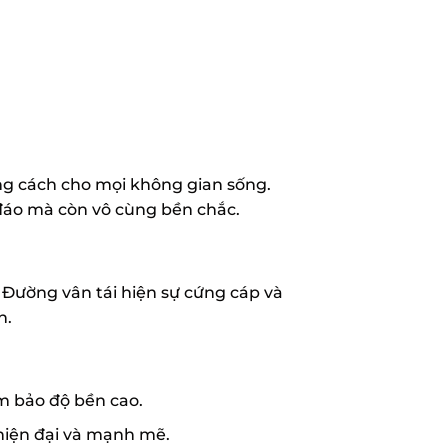
g cách cho mọi không gian sống.
 đáo mà còn vô cùng bền chắc.
 Đường vân tái hiện sự cứng cáp và
n.
m bảo độ bền cao.
 hiện đại và mạnh mẽ.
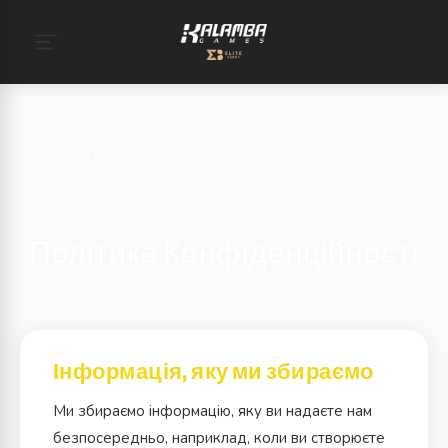
Головна
›
Політика Конфіденційності
Політика Конфіденційності
Інформація, яку ми збираємо
Ми збираємо інформацію, яку ви надаєте нам
безпосередньо, наприклад, коли ви створюєте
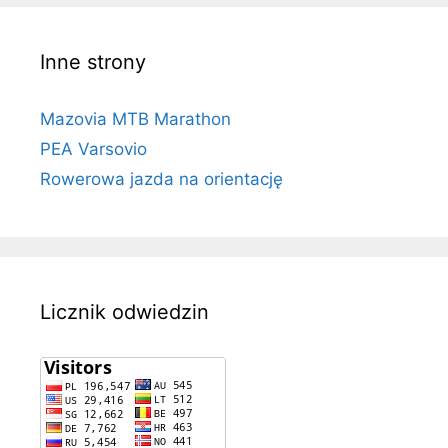
Inne strony
Mazovia MTB Marathon
PEA Varsovio
Rowerowa jazda na orientację
Licznik odwiedzin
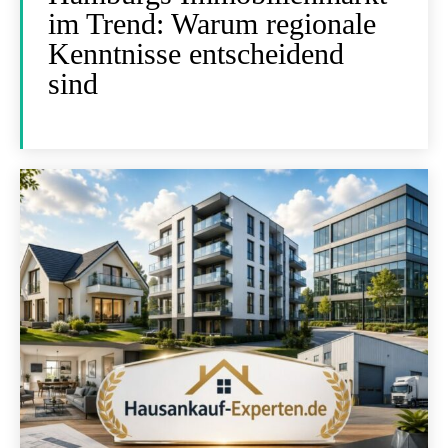
im Trend: Warum regionale
Kenntnisse entscheidend
sind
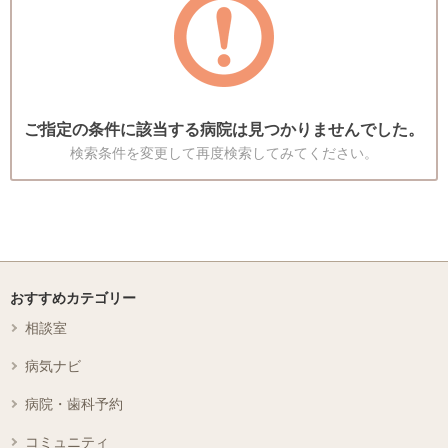
ご指定の条件に該当する病院は見つかりませんでした。
検索条件を変更して再度検索してみてください。
おすすめカテゴリー
相談室
病気ナビ
病院・歯科予約
コミュニティ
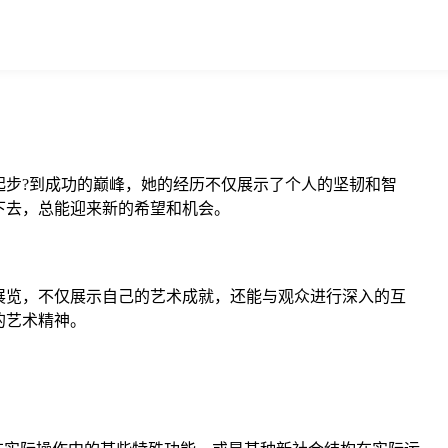
的起步?到成功的巅峰，她的经历不仅展示了个人的坚韧和智
下去，总能迎来新的希望和机会。
展览，不仅展示自己的艺术成就，还能与观众进行深入的互
的艺术精神。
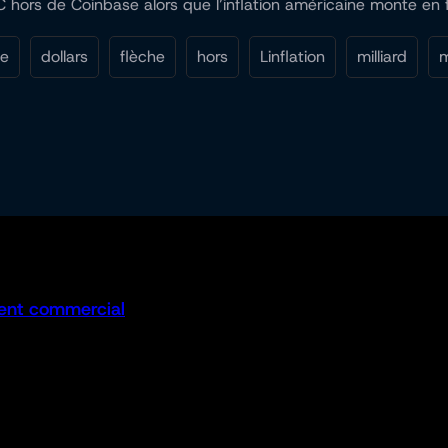
C hors de Coinbase alors que l’inflation américaine monte en
ce
dollars
flèche
hors
Linflation
milliard
ent commercial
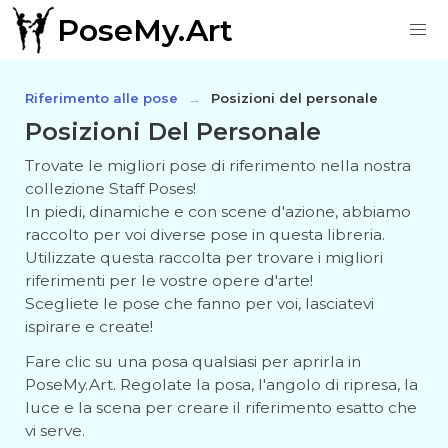
PoseMy.Art
Riferimento alle pose
Posizioni del personale
Posizioni Del Personale
Trovate le migliori pose di riferimento nella nostra
collezione Staff Poses!
In piedi, dinamiche e con scene d'azione, abbiamo
raccolto per voi diverse pose in questa libreria.
Utilizzate questa raccolta per trovare i migliori
riferimenti per le vostre opere d'arte!
Scegliete le pose che fanno per voi, lasciatevi
ispirare e create!
Fare clic su una posa qualsiasi per aprirla in
PoseMy.Art. Regolate la posa, l'angolo di ripresa, la
luce e la scena per creare il riferimento esatto che
vi serve.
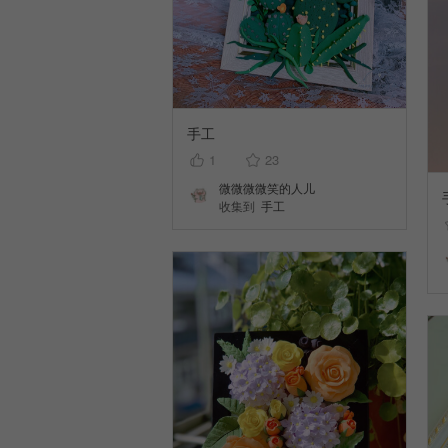
手工
1
23
微微微微笑的人儿
收集到
手工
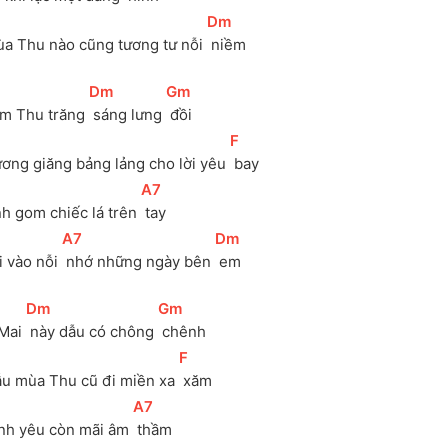
]
[
Dm
]
ùa Thu nào cũng tương tư nỗi 
 niềm
[
Dm
]
[
Gm
]
m Thu trăng 
 sáng lưng 
 đồi
[
F
]
ương giăng bảng lảng cho lời yêu 
 bay
]
[
A7
]
nh gom chiếc lá trên 
 tay
[
A7
]
[
Dm
]
 vào nỗi 
 nhớ những ngày bên 
 em
[
Dm
]
[
Gm
]
Mai 
 này dẫu có chông 
 chênh
[
F
]
ẫu mùa Thu cũ đi miền xa 
 xăm
]
[
A7
]
ình yêu còn mãi âm 
 thầm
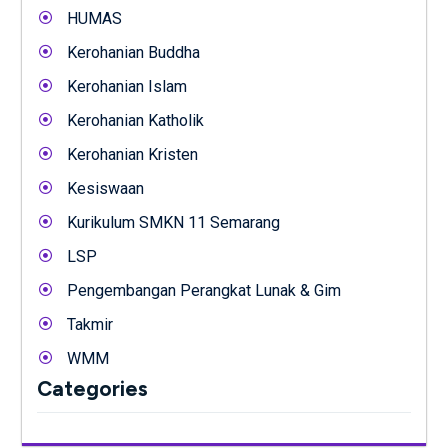
HUMAS
Kerohanian Buddha
Kerohanian Islam
Kerohanian Katholik
Kerohanian Kristen
Kesiswaan
Kurikulum SMKN 11 Semarang
LSP
Pengembangan Perangkat Lunak & Gim
Takmir
WMM
Categories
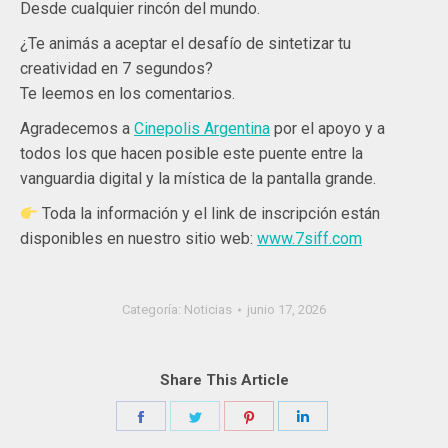
Desde cualquier rincón del mundo.
¿Te animás a aceptar el desafío de sintetizar tu
creatividad en 7 segundos?
Te leemos en los comentarios.
Agradecemos a
Cinepolis Argentina
por el apoyo y a
todos los que hacen posible este puente entre la
vanguardia digital y la mística de la pantalla grande.
Toda la información y el link de inscripción están
disponibles en nuestro sitio web:
www.7siff.com
Categoría:
Noticias
junio 17, 2026
Share This Article
Share
Share
Share
Share
on
on
on
on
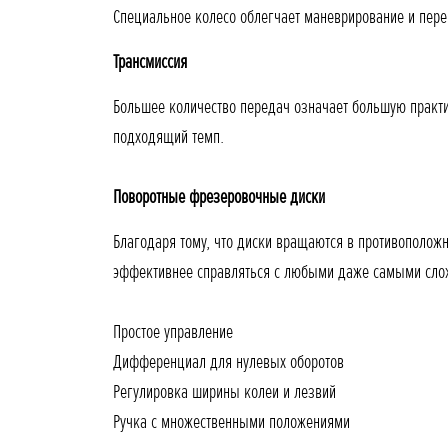
Специальное колесо облегчает маневрирование и пере
Трансмиссия
Большее количество передач означает большую практи
подходящий темп.
Поворотные фрезеровочные диски
Благодаря тому, что диски вращаются в противоположн
эффективнее справляться с любыми даже самыми сл
Простое управление
Дифференциал для нулевых оборотов
Регулировка ширины колеи и лезвий
Ручка с множественными положениями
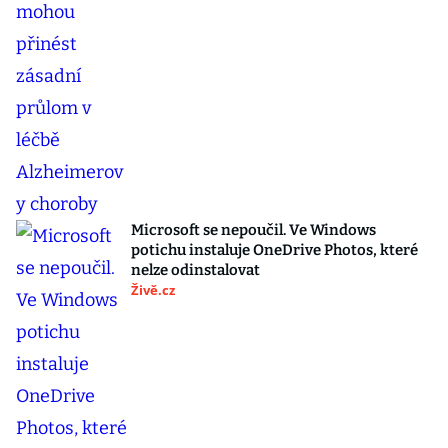
Microsoft se nepoučil. Ve Windows
potichu instaluje OneDrive Photos, které
nelze odinstalovat
Živě.cz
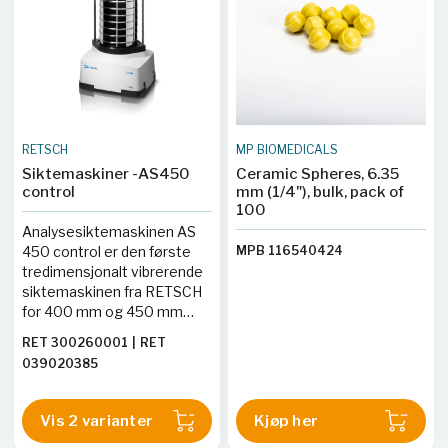
RETSCH
MP BIOMEDICALS
Siktemaskiner -AS450
Ceramic Spheres, 6.35
control
mm (1/4"), bulk, pack of
100
Analysesiktemaskinen AS
450 control er den første
MPB 116540424
tredimensjonalt vibrerende
siktemaskinen fra RETSCH
for 400 mm og 450 mm
sikter. Den egner seg til
RET 300260001
|
RET
både våt- og tørrsikting. En
039020385
optimalisering av det
elektromagnetiske
drivverket gjør det mulig
Vis 2 varianter
Kjøp her
med amplituder på opptil 2,2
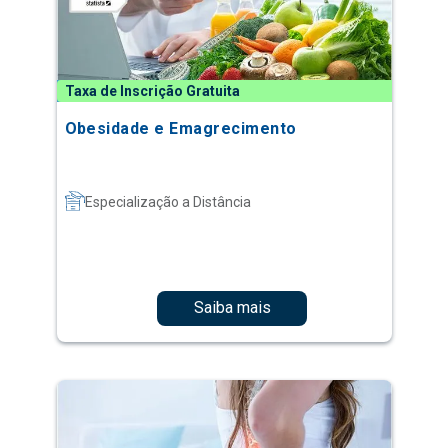
Taxa de Inscrição Gratuita
Obesidade e Emagrecimento
Especialização a Distância
Saiba mais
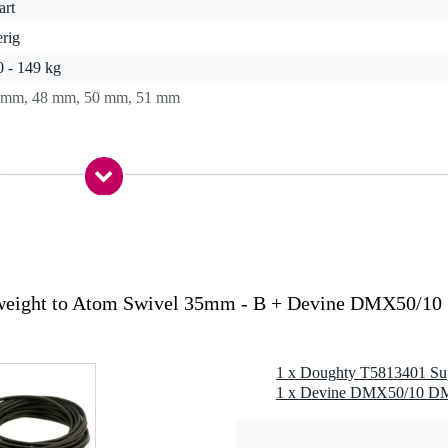
art
rig
0 - 149 kg
 mm, 48 mm, 50 mm, 51 mm
0 gr
 x 8,0 x 5,0 cm
minium
weight to Atom Swivel 35mm - B + Devine DMX50/10
 Ø35 mm
5813401)
dvast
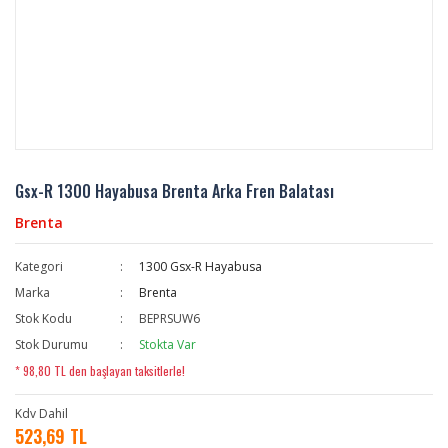
Gsx-R 1300 Hayabusa Brenta Arka Fren Balatası
Brenta
Kategori
1300 Gsx-R Hayabusa
Marka
Brenta
Stok Kodu
BEPRSUW6
Stok Durumu
Stokta Var
* 98,80 TL den başlayan taksitlerle!
Kdv Dahil
523,69 TL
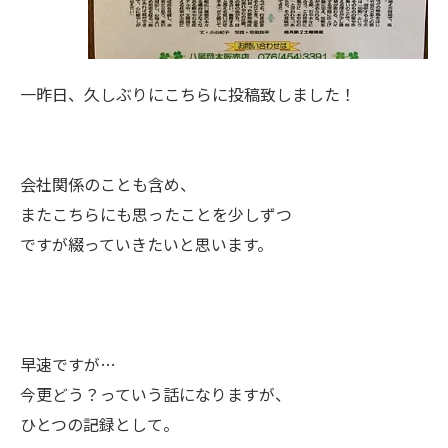
一昨日、久しぶりにこちらに投稿致しました！
会社関係のことも含め、
またこちらにも思ったことを少しずつ
ですが綴っていきたいと思います。
早速ですが…
今更どう？っていう話になりますが、
ひとつの記録として。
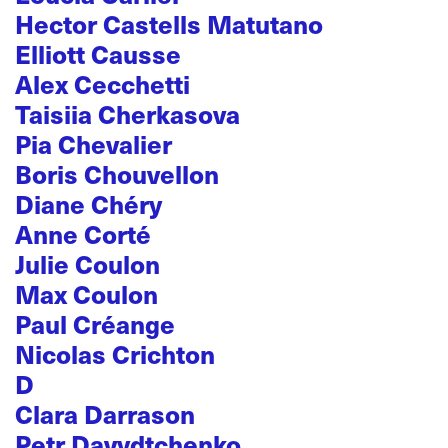
Hector Castells Matutano
Elliott Causse
Alex Cecchetti
Taisiia Cherkasova
Pia Chevalier
Boris Chouvellon
Diane Chéry
Anne Corté
Julie Coulon
Max Coulon
Paul Créange
Nicolas Crichton
D
Clara Darrason
Petr Davydtchenko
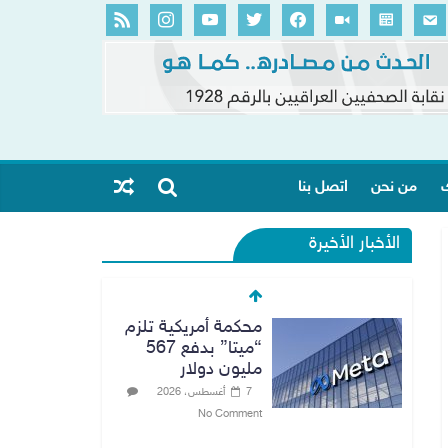
ك
من نحن
اتصل بنا
الأخبار الأخيرة
محكمة أمريكية تلزم
“ميتا” بدفع 567
مليون دولار
7 أغسطس، 2026
No Comment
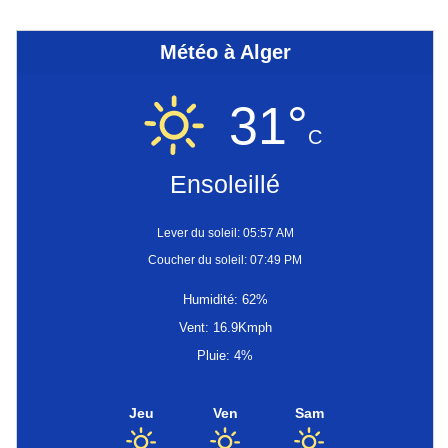
Météo à Alger
31°
C
Ensoleillé
Lever du soleil: 05:57 AM
Coucher du soleil: 07:49 PM
Humidité: 62%
Vent: 16.9Kmph
Pluie: 4%
Jeu
Ven
Sam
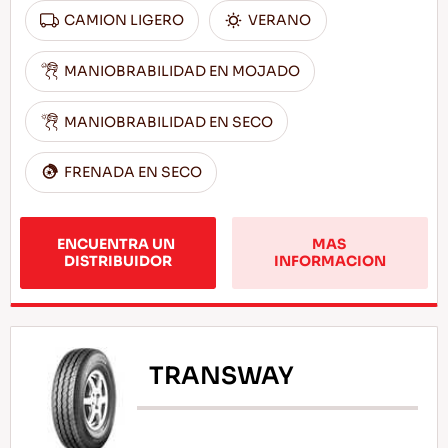
CAMION LIGERO
VERANO
MANIOBRABILIDAD EN MOJADO
MANIOBRABILIDAD EN SECO
FRENADA EN SECO
ENCUENTRA UN 
MAS 
DISTRIBUIDOR
INFORMACION
TRANSWAY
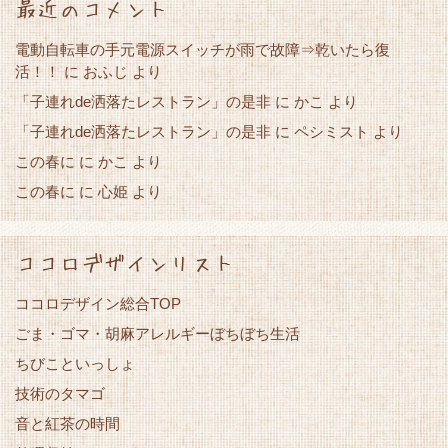
最近のコメント
電動自転車の手元電源スイッチが雨で故障⇒乾いたら復
活！！
に
おふじ
より
「子連れde洒落たレストラン」の是非
かこ
に
より
「子連れde洒落たレストラン」の是非
に
ペシミスト
より
この春に
かこ
に
より
この春に
心姫
に
より
ココロデザインリスト
ココロデザイン総合TOP
ごま・ゴマ・胡麻アレルギーぼちぼち生活
ちびこといっしょ
技術のタマゴ
音と紅茶の時間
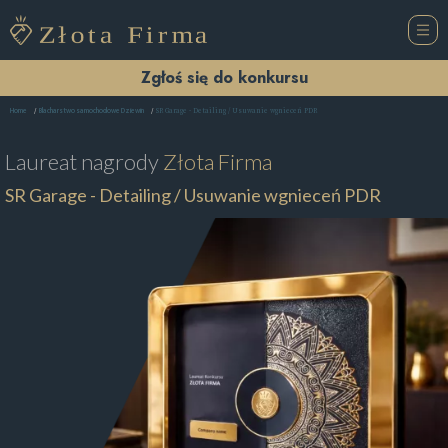
Zgłoś się do konkursu
SR Garage - Detailing / Usuwanie wgnieceń PDR
Home
Blacharstwo samochodowe Dziewin
Laureat nagrody
Złota Firma
SR Garage - Detailing / Usuwanie wgnieceń PDR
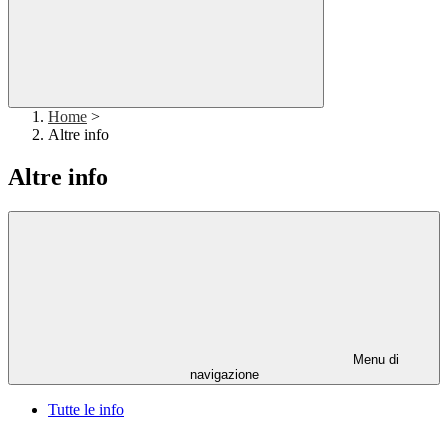
Home
>
Altre info
Altre info
Menu di
navigazione
Tutte le info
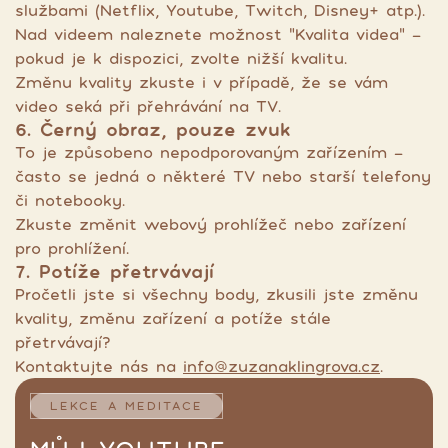
službami (Netflix, Youtube, Twitch, Disney+ atp.).
Nad videem naleznete možnost "Kvalita videa" -
pokud je k dispozici, zvolte nižší kvalitu.
Změnu kvality zkuste i v případě, že se vám
video seká při přehrávání na TV.
6. Černý obraz, pouze zvuk
To je způsobeno nepodporovaným zařízením -
často se jedná o některé TV nebo starší telefony
či notebooky.
Zkuste změnit webový prohlížeč nebo zařízení
pro prohlížení.
7. Potíže přetrvávají
Pročetli jste si všechny body, zkusili jste změnu
kvality, změnu zařízení a potíže stále
přetrvávají?
Kontaktujte nás na
info@zuzanaklingrova.cz
.
LEKCE A MEDITACE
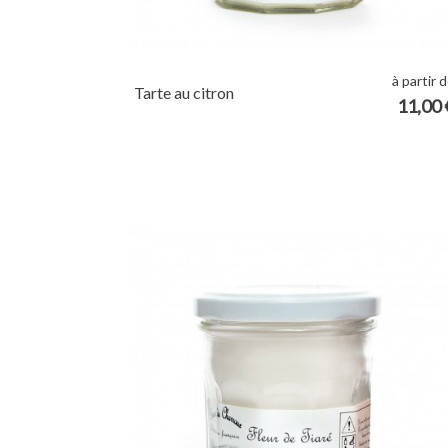
à partir 
Tarte au citron
11,00 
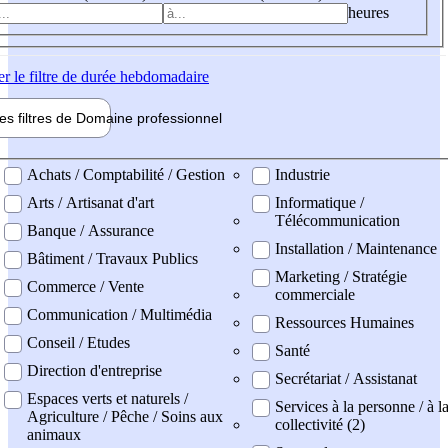
heures
er
le filtre de durée hebdomadaire
les filtres de
Domaine pro
fessionnel
ne professionel
Achats / Comptabilité / Gestion
Industrie
Arts / Artisanat d'art
Informatique /
Télécommunication
Banque / Assurance
Installation / Maintenance
Bâtiment / Travaux Publics
Marketing / Stratégie
Commerce / Vente
commerciale
Communication / Multimédia
Ressources Humaines
Conseil / Etudes
Santé
Direction d'entreprise
Secrétariat / Assistanat
Espaces verts et naturels /
Services à la personne / à l
Agriculture / Pêche / Soins aux
collectivité (2)
animaux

☆ ☆ ☆ ☆

Action item: Scan the material for lines with the word "hiện". Reply with how many there are, number only.

Answer for this exercise: 2